One reason that participants’ JOLs were sensitive to production in all of the present experiments (even when the production effect did not exist, in Exp. 3) is that JOLs are highly sensitive to the availability of cues (see Koriat, 1997). Indeed, readily available cues, such as active versus passive processing in the generation effect (e.g., Begg et al., 1991) or direct cues to remember or forget items (e.g., Friedman & Castel, 2011), are often diagnostic of later recall. As these cues are highly accessible during learning, participants readily incorporate them into their JOLs, even when such cues are not indicative of later recall (e.g., font size; Rhodes & Castel, 2008). The present study, particularly Experiment 3, suggests that participants may rely on a more theory-based approach (see also Koriat & Bjork, 2006), regarding production of any kind as advantageous for memory. By extension, participants may deem any self-generated information produced at encoding as being more memorable than information that was not generated.

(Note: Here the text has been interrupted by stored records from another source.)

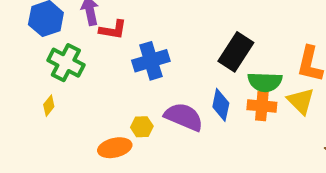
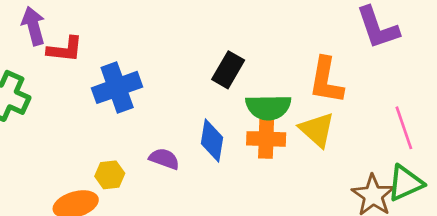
black rectangle: (236, 52) -> (228, 70), size x0.7
purple semicircle: (184, 117) -> (164, 159), size x0.6

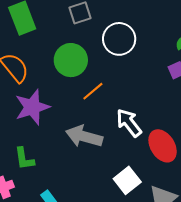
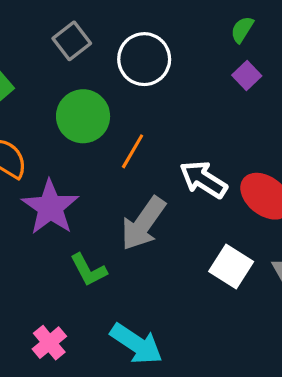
gray arrow: (84, 136) -> (143, 224), turned -51
green L-shape: (24, 159) -> (88, 270), moved

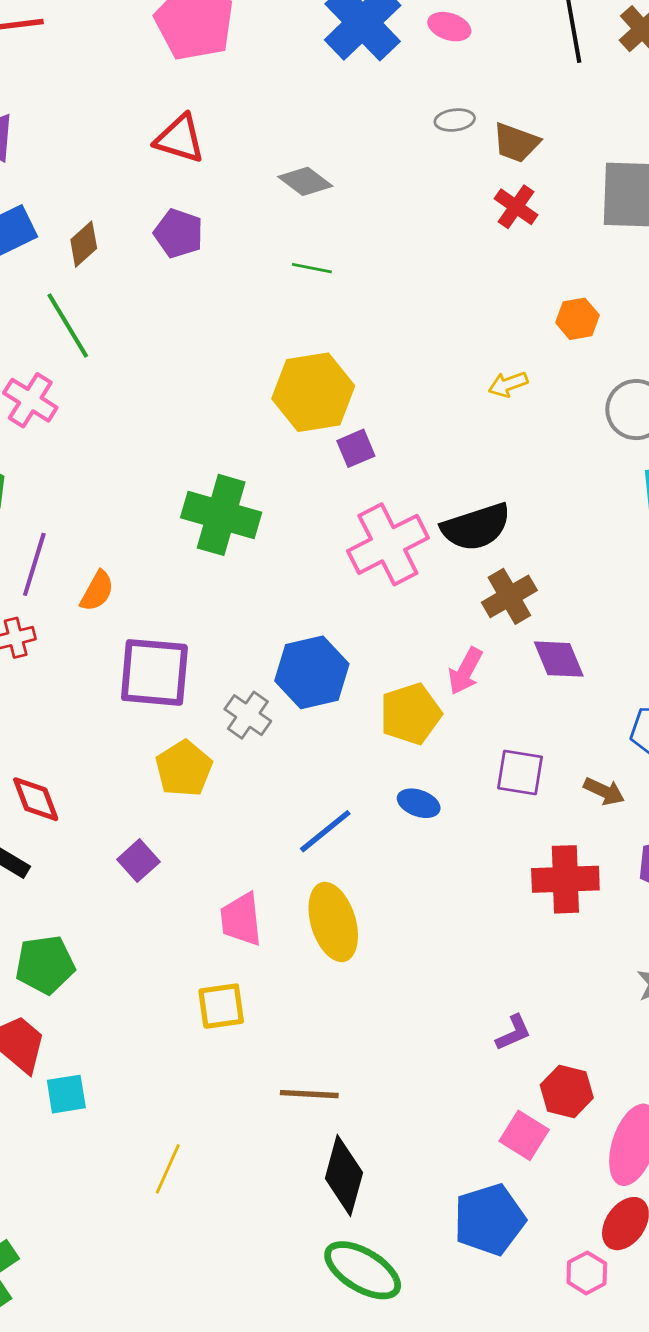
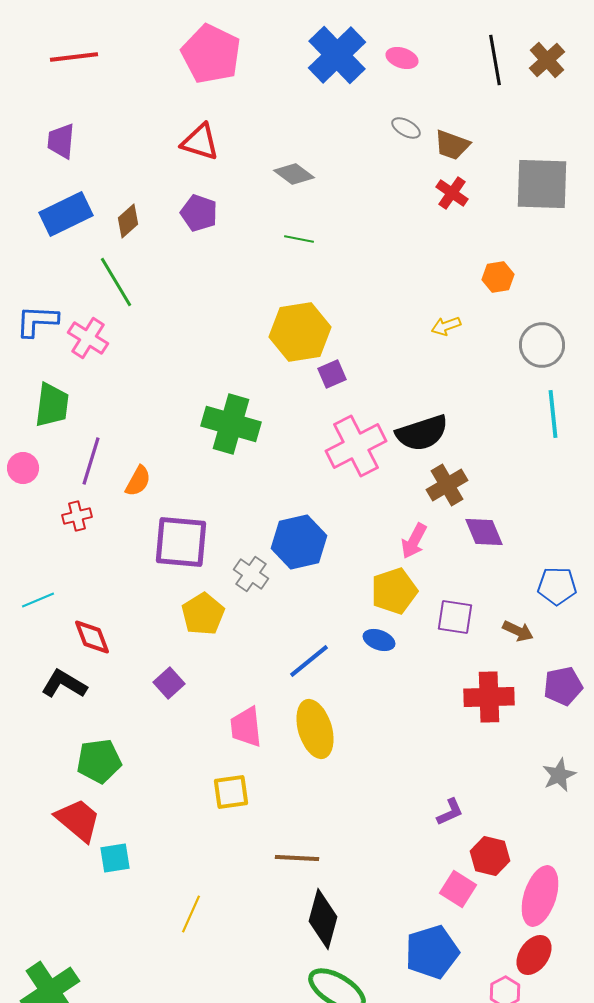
gray ellipse: (455, 120) -> (406, 128), turned 36
yellow pentagon: (411, 714) -> (394, 591), moved

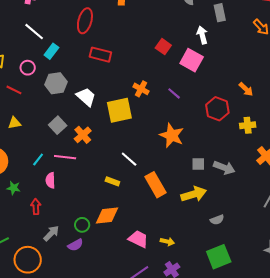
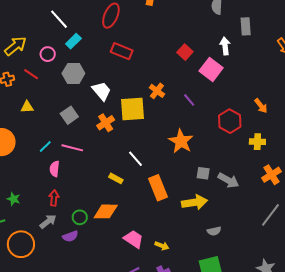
orange cross: (83, 135) -> (106, 123), moved
green star: (14, 188) -> (14, 199), moved
red arrow: (36, 207) -> (54, 198), moved

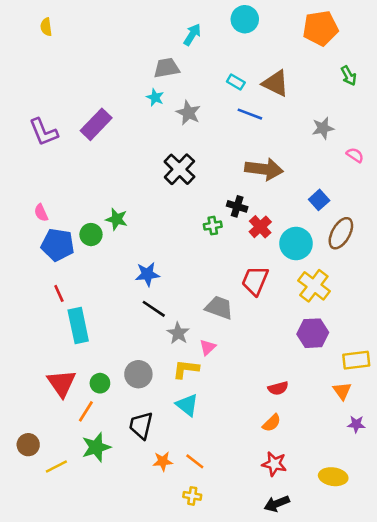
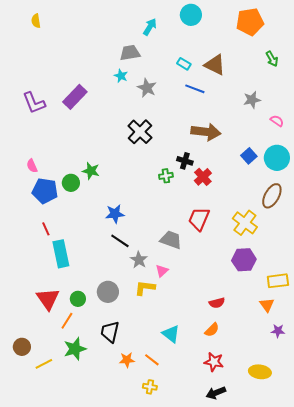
brown ellipse: (341, 233) -> (272, 196), moved
cyan circle: (296, 243) -> (277, 158), moved
cyan triangle: (187, 405) -> (171, 334), moved

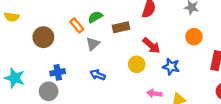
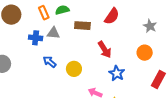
gray triangle: (93, 44) -> (53, 33), turned 32
yellow circle: (137, 64) -> (74, 69), moved
blue cross: (58, 72) -> (36, 38), moved

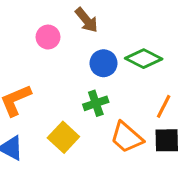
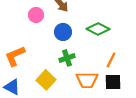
blue circle: (104, 63) -> (63, 32), moved
orange trapezoid: (127, 137) -> (87, 80), turned -40

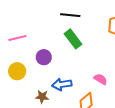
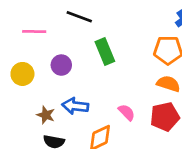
black line: (70, 15) -> (79, 17), moved

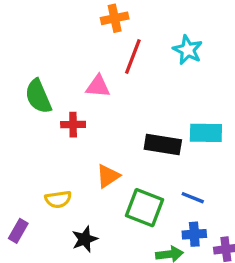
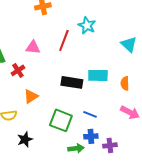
red line: (133, 56) -> (64, 40), moved
red cross: (73, 125) -> (18, 70), turned -32
orange triangle: (108, 176) -> (31, 96), moved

This may reflect a form of “adult-egocentrism” (Kelley & Jacoby, 1996a), in that self-generated subjective experiences elicited by to-be-remembered information may be regarded as a better basis for metacognitive judgments than are more analytical assessments of the precise nature of learning.

Overall, the present findings bear on the processes involved in making metacognitive judgments. Our data suggest that while participants may be aware of the memorial benefits of the production effect under some circumstances, they are not sensitive to the mechanisms that govern the effect. Instead, participants may deem any form of production to unilaterally enhance retention, and future research may shed light on whether this pattern of results emerges with any form of production or for other types of memory tests. While it appears that participants may adopt an overly broad notion that self-generation can enhance learning, such an approach does not adequately incorporate the influence of item-specific processing that is critical for the production effect. The present findings suggest that distinctiveness is not incorporated when people make JOLs for produced items. Consequently, future research should examine how participants learn to effectively monitor the benefits of production in a more complex learning task, such as second-language learning or learning from text (e.g., Ozubko, Hourihan, & MacLeod, in press), and how control operations, such as choosing to restudy information that was not initially produced, could also enhance learning. It will also be important to examine developmental changes in how distinctive cues are used appropriately, such as when children are learning and reading new vocabulary and when older adults try to remember important information (e.g., Castel, McGillivray & Friedman, 2012; Lin & MacLeod, 2012). In general, research of this type can provide insight regarding the cues that are used when making metacognitive judgments, and it could also facilitate enhanced learning and awareness of how certain types of processing can lead to memory benefits.